Expect the Yankees, whose pitchers Mike Mussina, David Wells, Roger Clemens and Andy Pettitte all seem to be hitting their respective strides at the same time, to win the next two series en route to another World Series title. While the first rounds defied many historical patterns, expect the most historic team to defeat whoever takes the diamond with them. While the Red Sox certainly gave the Yanks trouble during the regular season--and are sure to give New York fans more headaches this week--the 152-million dollar payrole is doing what it is supposed to do right now, and the men in pinstripes have too much talent to lose to the teams remaining.

Many were surprised that the Red Sox, Marlins and the Cubs won their respective first-round series. But in the modern playoff format, is there such thing as first-round upset?

Only eight teams qualify for the first round, making every squad a credible threat.

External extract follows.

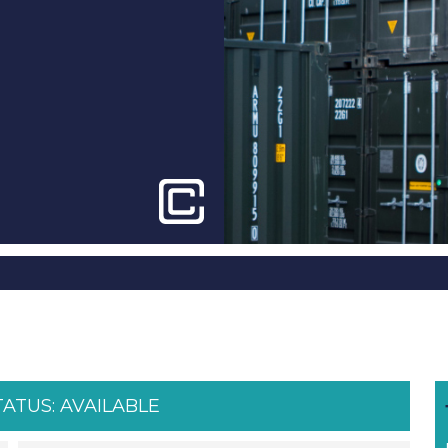
TATUS:
AVAILABLE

A combination of a low comparative winning percentage of dominant teams (the Yankees had a 62.3 winning percentage this season compared to the NBA's San Antonio's Spurs' 73.1) and a short best-of-five series, any playoff team can advance to the second round.

Mathematically, normalcy is likely to return in the best-of-seven League Championship Series and World Series. And where there is normalcy, there are Yankees wins.